Johnny Dowd grinnikte. Zwijgend aten ze verder, pancakes met maple syrup. In zo’n typisch eettentje met bakplaat in het Zuiden van de Verenigde Staten, waar de eigenaar handtastelijk is en de serveersters een leven van seksueel misbruik achter de rug hebben.
“Heb ik je al verteld van die vriend van me wiens vrouw in een coma ligt”, zei Johnny Dowd.
“Nee”, zei Jimmy White, “ken ik ‘m?”
“Nee, je kent ‘m niet.”
“Hoe lang ligt z’n vrouw al in een coma.”
“Zo’n jaar of drie. Hij was dronken die avond. Terwijl hij terug naar huis reed, kreeg ie van z’n vrouw een blowjob. Toen reed hij tegen een boom aan.”
“Dat is zuur.”
“Dat is het zeker. Elke dag gaat hij na haar toe. En hij heeft gezworen nooit meer een vrouw aan te raken.”
“Zo.”
“Ja. No woman’s flesh but hers. En niet omdat ie vindt dat ie moet boeten of zo. Hij vindt dat ie het niet meer verdient. Het is meer een eerbetoon.”
“An act of love.”
“Precies. An act of love.”
Toen ik later Johnny Dowds Pictures from Life’s Other Side weer eens opzette, bleek ik het verhaal al te kennen.
No Woman’s Flesh But Hers heet het nummer. Jaren geleden geleden had ik de cd voor m’n verjaardag gekregen. Johnny Dowd is muzikant slash verhuizer en zingt als een stervende kraai. Op deze cd wordt het stervende kraaiengeluid van Johnny Dowd in evenwicht gehouden door de hemelse stem van Kim Sherwood-Caso, met door merg, been en ziel snijdende liederen tot gevolg. Ik was de cd een beetje vergeten. Zo gaat dat vaak met cd’s, vooral als je geen systeem in je opbergsysteem hebt. Zo’n cd gaat op de stapel en verdwijnt steeds verder naar onderen en naar achteren. Maar nu was ik naar de machtige documentaire Searching for the Wrong Eyed Jesus aan het kijken, waarin documentairemaker Andrew Douglas samen met Jimmy White door het zuiden van Amerika rijdt met een betonnen Jezus in de achterbak. En tijdens hun trip komen ze Johnny Dowd tegen. En David Eugene Edwards van Sixteen Horsepower. En het zingende echtpaar The Handsome Family. En de schrijver Harry Crews. Die laatste wandelt op een zandweggetje dat nergens vandaan leek te komen en nergens naartoe ging. Midden in een bos met zwarte bomen met kale takken. Crews vertelde hoe ze vroeger verhalen verzonnen bij de catalogus van een of ander postorderbedrijf uit een ander deel van de Verenigde Staten. Het model van pagina 22 was de dochter van de man op pagina 38 die boos keek naar de man op pagina 54. En aan het eind was iedereen met elkaar aan het vechten en ruzie maken. ‘Stories was everything and everything was stories’, zei hij. Al die perfecte mensen, ze leken van een andere planeet. Harry had zwarte tanden en een zwart omrand linkeroog dat dwars door je heen keek. Dat oog liet mij geamuseerd weten dat ik eeuwig zal branden in de hel, net als de rest van de mensheid.
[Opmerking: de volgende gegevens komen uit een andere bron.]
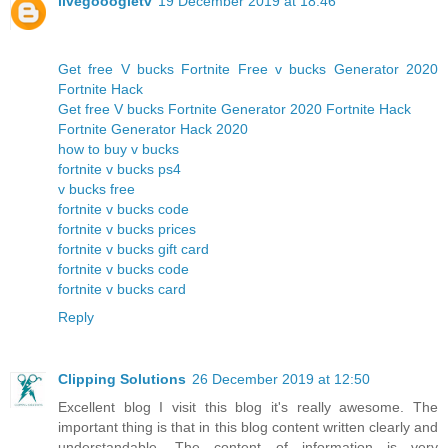
livegooogletv
19 December 2019 at 18:46
Get free V bucks Fortnite Free v bucks Generator 2020
Fortnite Hack
Get free V bucks Fortnite Generator 2020 Fortnite Hack
Fortnite Generator Hack 2020
how to buy v bucks
fortnite v bucks ps4
v bucks free
fortnite v bucks code
fortnite v bucks prices
fortnite v bucks gift card
fortnite v bucks code
fortnite v bucks card
Reply
Clipping Solutions
26 December 2019 at 12:50
Excellent blog I visit this blog it's really awesome. The
important thing is that in this blog content written clearly and
understandable. The content of information is very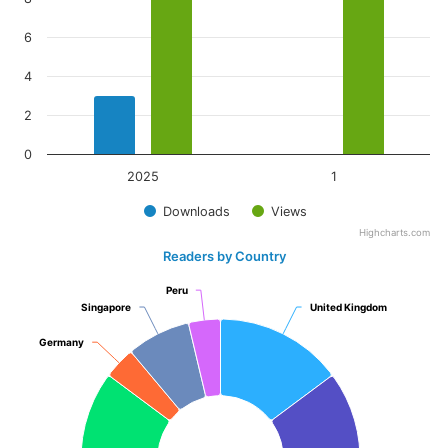
6
4
2
0
2025
1
Downloads
Views
Highcharts.com
Readers by Country
Peru
Peru
Singapore
Singapore
United Kingdom
United Kingdom
Germany
Germany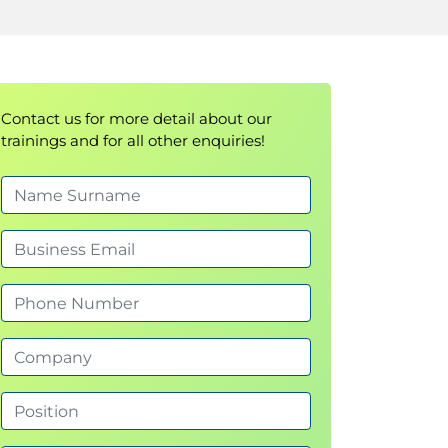
Contact us for more detail about our
trainings and for all other enquiries!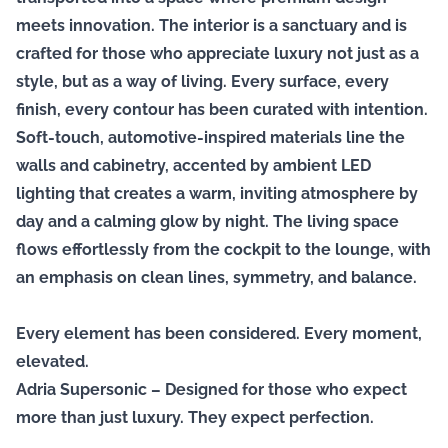
meets innovation. The interior is a sanctuary and is
crafted for those who appreciate luxury not just as a
style, but as a way of living. Every surface, every
finish, every contour has been curated with intention.
Soft-touch, automotive-inspired materials line the
walls and cabinetry, accented by ambient LED
lighting that creates a warm, inviting atmosphere by
day and a calming glow by night. The living space
flows effortlessly from the cockpit to the lounge, with
an emphasis on clean lines, symmetry, and balance.
Every element has been considered. Every moment,
elevated.
Adria Supersonic – Designed for those who expect
more than just luxury. They expect perfection.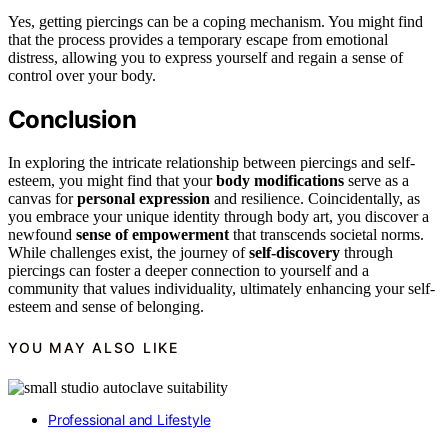
Yes, getting piercings can be a coping mechanism. You might find
that the process provides a temporary escape from emotional
distress, allowing you to express yourself and regain a sense of
control over your body.
Conclusion
In exploring the intricate relationship between piercings and self-
esteem, you might find that your
body modifications
serve as a
canvas for
personal expression
and resilience. Coincidentally, as
you embrace your unique identity through body art, you discover a
newfound
sense of empowerment
that transcends societal norms.
While challenges exist, the journey of
self-discovery
through
piercings can foster a deeper connection to yourself and a
community that values individuality, ultimately enhancing your self-
esteem and sense of belonging.
YOU MAY ALSO LIKE
Professional and Lifestyle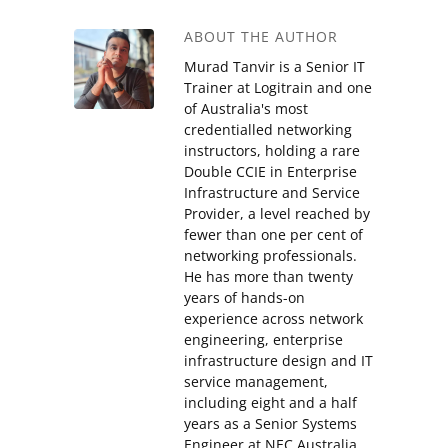
ABOUT THE AUTHOR
Murad Tanvir is a Senior IT
Trainer at Logitrain and one
of Australia's most
credentialled networking
instructors, holding a rare
Double CCIE in Enterprise
Infrastructure and Service
Provider, a level reached by
fewer than one per cent of
networking professionals.
He has more than twenty
years of hands-on
experience across network
engineering, enterprise
infrastructure design and IT
service management,
including eight and a half
years as a Senior Systems
Engineer at NEC Australia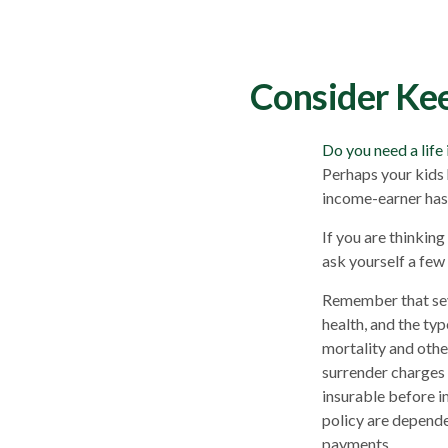
Consider Kee
Do you need a life
Perhaps your kids 
income-earner has
If you are thinkin
ask yourself a few
Remember that sever
health, and the ty
mortality and othe
surrender charges 
insurable before i
policy are depende
payments.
Iedereen in het zuiden van Amerika weet dat ie eeuwig zal branden in de hel. Er is geen ontkomen aan. Behalve Jezus vinden, natuurlijk. Dan is verlossing heel misschien mogelijk, maar ga er niet blindelings vanuit, want in het zuiden van Amerika is Jezus een stuk minder vergevingsgezind dan in andere godvrezende plekken op aarde. Tegen het einde van de documentaire eet Jimmy White een ijsje. De bolletjes zijn gezamenlijk groter dan het hoorntje. Jimmy White likt het overtollige ijs op. ‘Dit zijn de misdadigers’, zegt hij terwijl hij een lik neemt. ‘En dit de godsdienstwaanzinnigen’, zegt hij bij een volgende lik. ‘En dit de kunstenaars.’
Reacties (1)
Mooi begin, die dialoog. Het domme is: ik heb Johnny Dowd ‘ns een keer zien optreden, als ‘voorprogramma van…’, maar van wie? Geen idee. Maar dattie ook als slash verhuizer werd aangekondigd, dat herinner ik me nog wel.